Interest rates are at a historic low. Borrowing at a fixed rate provides certainty by inflation-proofing the bond repayments. If interest rates rise further – which is likely, the bond repayments will not rise.
Investment returns will cover annual financing costs and the growth in the reserves will repay the capital.
Standard and Poor’s cite Jersey’s liquid fiscal assets as a key credit rating strength. It is therefore far more prudent to keep our reserves intact, retaining full flexibility for future events. Depletion or delay now may require borrowing in the future when interest rates are likely to be significantly higher.
Put simply, the Jersey taxpayer will have substantially more reserves if we borrow at a low rate than if we use up the Strategic Reserve now.
You will all understand the financial and logistical benefits of running a single site operation over a multi-site operation. And then there is of course the value of this huge asset if future generations decide to relocate the hospital again at some stage.
I have every confidence that we have delivered a meticulously constructed and carefully-considered clinical, financial and logistical plan for a new hospital and health estate.
The final part of the planning process hands over to the Independent Planning Inspector in early April. He is due to deliver his report to the Planning & Environment Minister within 4 to 6 weeks. The Minister will then make the final decision which is likely to be in late May or early June.
I started this speech with what I know.

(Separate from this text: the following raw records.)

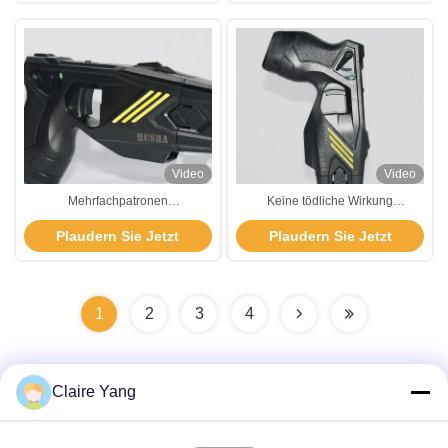
Strafverfolgung
Display für
Strafverfolgungsbehörden
Video
Video
Mehrfachpatronen
Keine tödliche Wirkung
Energiewehrgerät
Leitungsenergie Waffe zum
Plaudern Sie Jetzt
Plaudern Sie Jetzt
Wasserdichtheit
Schutz der Sicherheit Ip57
wasserdicht
1
2
3
4
Claire Yang
Schnelle Kontaktaufnahme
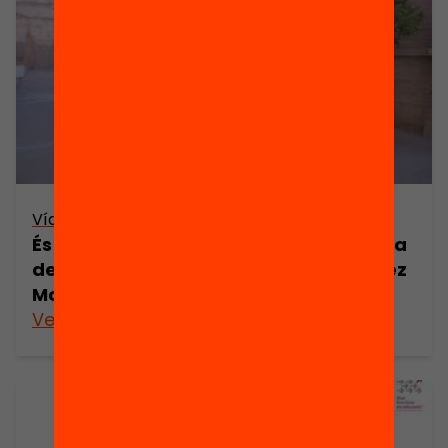
Vídeo
És l’avaluació un mecanisme de millora
del rendiment escolar? Sheila González
Motos
Veure’n més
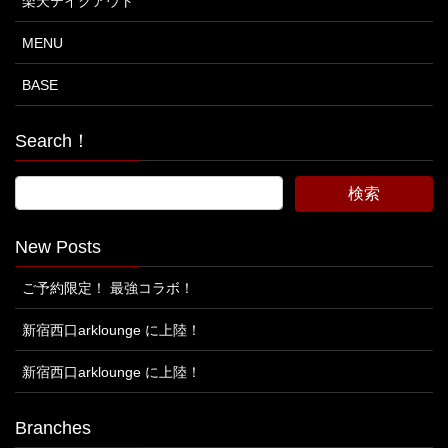
楽天テイクアウト
MENU
BASE
Search！
New Posts
ご予約限定！ 最強コラボ！
新宿西口arklounge に上陸！
新宿西口arklounge に上陸！
Branches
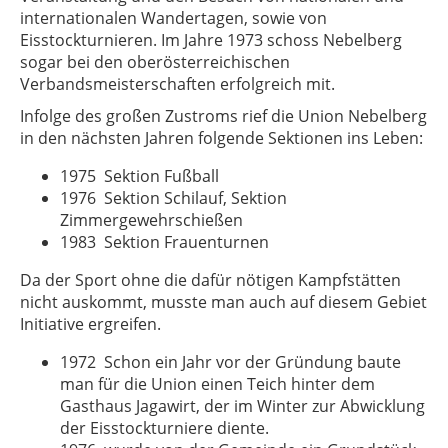
internationalen Wandertagen, sowie von
Eisstockturnieren. Im Jahre 1973 schoss Nebelberg
sogar bei den oberösterreichischen
Verbandsmeisterschaften erfolgreich mit.
Infolge des großen Zustroms rief die Union Nebelberg
in den nächsten Jahren folgende Sektionen ins Leben:
1975 Sektion Fußball
1976 Sektion Schilauf, Sektion
Zimmergewehrschießen
1983 Sektion Frauenturnen
Da der Sport ohne die dafür nötigen Kampfstätten
nicht auskommt, musste man auch auf diesem Gebiet
Initiative ergreifen.
1972 Schon ein Jahr vor der Gründung baute
man für die Union einen Teich hinter dem
Gasthaus Jagawirt, der im Winter zur Abwicklung
der Eisstockturniere diente.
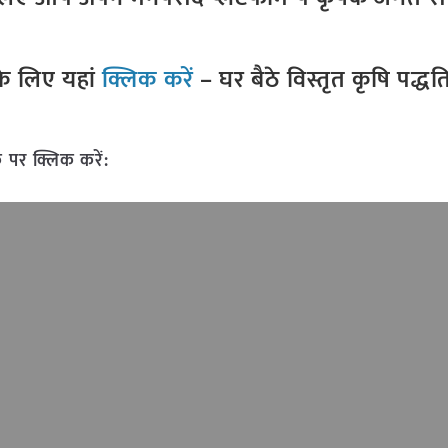
े लिए यहां
क्लिक करें
– घर बैठे विस्तृत कृषि पद्ध
 पर क्लिक करें:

I will finish with what I believe.
I believe our new hospital will be a shining example of good healthcare, providing the facilities and level of service that patients and their families both expect and deserve.

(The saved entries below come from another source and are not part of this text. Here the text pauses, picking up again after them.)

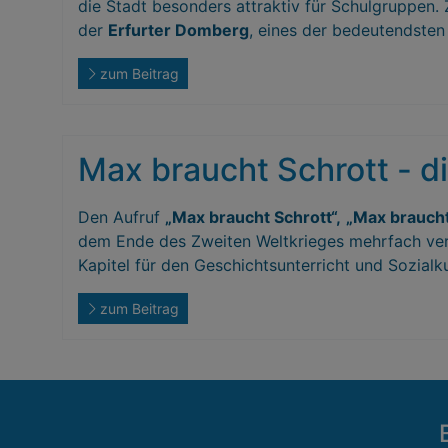
die Stadt besonders attraktiv für Schulgruppen.
der
Erfurter Domberg
, eines der bedeutendsten
zum Beitrag
Max braucht Schrott - d
Den Aufruf
„Max braucht Schrott“,
„Max brauch
dem Ende des Zweiten Weltkrieges mehrfach vern
Kapitel für den Geschichtsunterricht und Sozialk
zum Beitrag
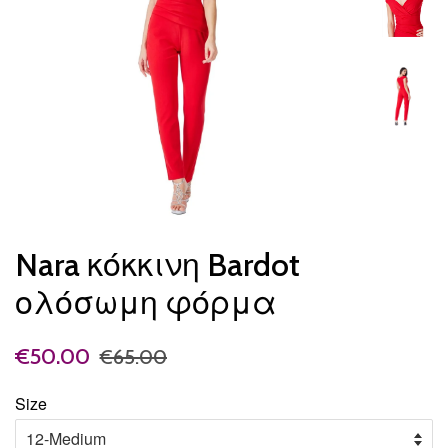
Nara κόκκινη Bardot
ολόσωμη φόρμα
€50.00
€65.00
Size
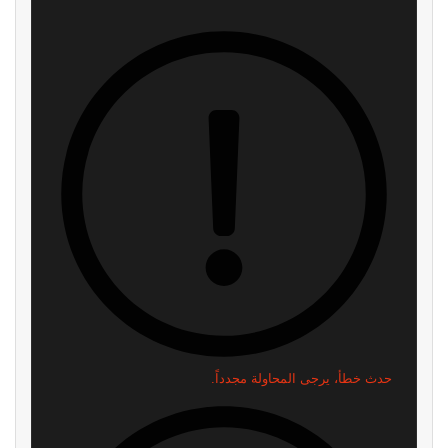
اشترك
لن نرسل لك أي رسائل مزعجة — يمكنك إلغاء الاشتراك في أي وقت.
اقرأ ايضا
رسمياً: GTA 6 تحصل على عرض
العرض الثالث للعبة GTA 6 يقترب..
مطول في 27 أغسطس.. وNetflix
هذا ما نتوقع رؤيته لأول مرة إذا
تخطف السبق
صدقت تسريبات المطلعين
منذ 8 دقائق
منذ 3 ساعات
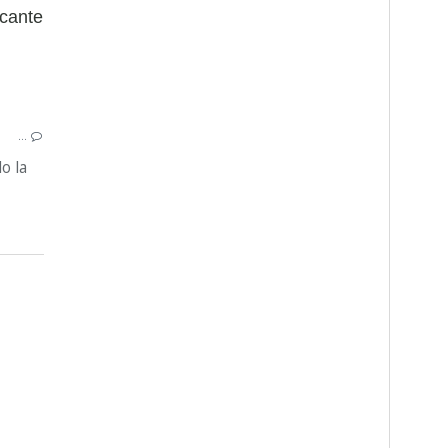
ccante
PASTA
SPECK
…
RADICCHIO
o la
RICOTTADIBUFALA
COTTODIFICHI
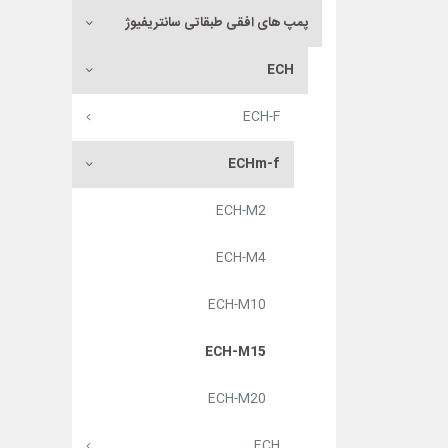
پمپ های افقی طبقاتی سانتریفیوژ
ECH
ECH-F
ECHm-f
ECH-M2
ECH-M4
ECH-M10
ECH-M15
ECH-M20
ECH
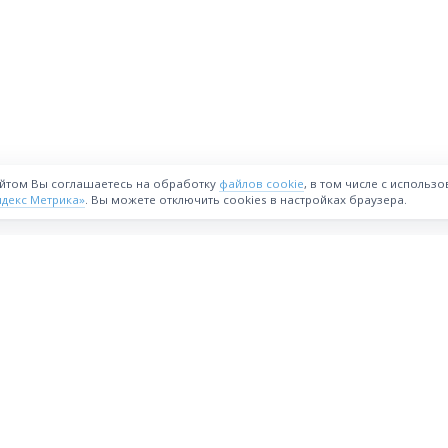
айтом Вы соглашаетесь на обработку
файлов cookie
, в том числе с использ
ндекс Метрика»
. Вы можете отключить cookies в настройках браузера.
ВОЗМОЖНОСТИ
Интернет-магазин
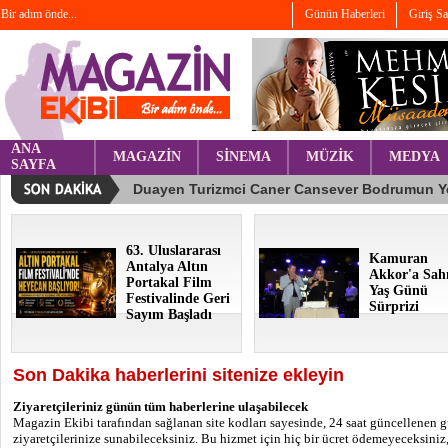
Bir adım önde...
Günün Haberleri
Giriş S
ANA
MAGAZİN
SİNEMA
MÜZİK
MEDYA
SAYFA
63. Uluslararası
Kamuran
Antalya Altın
Akkor'a Sah
Portakal Film
Yaş Günü
Festivalinde Geri
Sürprizi
Sayım Başladı
Son Dakika haberlerini sitenize ekleyin
Ziyaretçileriniz günün tüm haberlerine ulaşabilecek
Magazin Ekibi tarafından sağlanan site kodları sayesinde, 24 saat güncellenen 
ziyaretçilerinize sunabileceksiniz. Bu hizmet için hiç bir ücret ödemeyeceksiniz,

It will be a place that instils confidence and delivers excellence through all aspects of treatment and recuperation.
I believe it will attract and retain the very best medical professionals who, for the first time, can train and develop their skills without leaving the Island.
And it will mean those exceptional clinicians who come to teach the next generation of doctors and nurses can be on hand to provide healthcare to our Islanders at the same time.

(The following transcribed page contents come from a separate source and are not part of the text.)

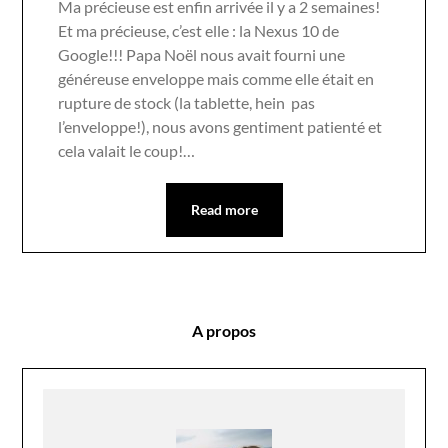
Ma précieuse est enfin arrivée il y a 2 semaines!
Et ma précieuse, c’est elle : la Nexus 10 de
Google!!! Papa Noël nous avait fourni une
généreuse enveloppe mais comme elle était en
rupture de stock (la tablette, hein pas
l’enveloppe!), nous avons gentiment patienté et
cela valait le coup!…
Read more
A propos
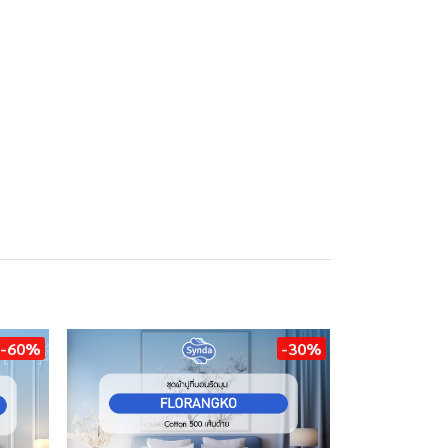
-60%
-30%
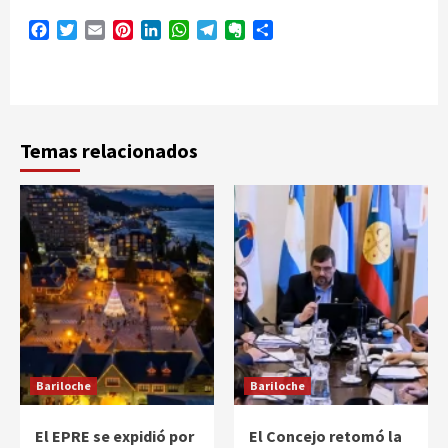
Facebook
Twitter
Email
Pinterest
LinkedIn
WhatsApp
Telegram
Evernote
Compartir
Temas relacionados
Bariloche
Bariloche
El EPRE se expidió por
El Concejo retomó la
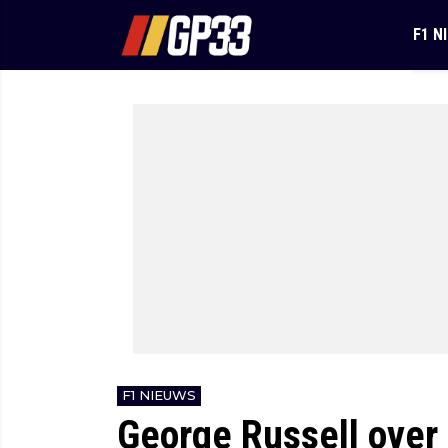
F1 N
F1 NIEUWS
George Russell over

I believe we are so close to delivering something exceptional for Jersey. The vast majority of islanders want us to get on with it. We have a responsibility, a duty and a moral obligation to build this hospital without costly further delay which, subject to planning permission, we will succeed in doing.
The planners' report also provided some positive views, to quote:
“There is no doubt that the proposed Our Hospital planning application performs well on a number of fronts. It is an undeniable and significant boost to the provision of clinical and mental health provision, providing fit for purpose health facilities for islanders, in concert with the Jersey Care Model.
"The enhancements to clinical care and treatments, and the removal of the risks which are inherent within existing facilities, cannot be overstated and weigh heavily in favour of the application."
The report adds: "In planning terms, the proposal is located in an area which complies with the island’s Spatial Strategy. It performs well on several technical measures. The transport and waste solutions and energy reduction targets are all agreed. Furthermore, the landscaping and ecological proposals are accepted and welcomed."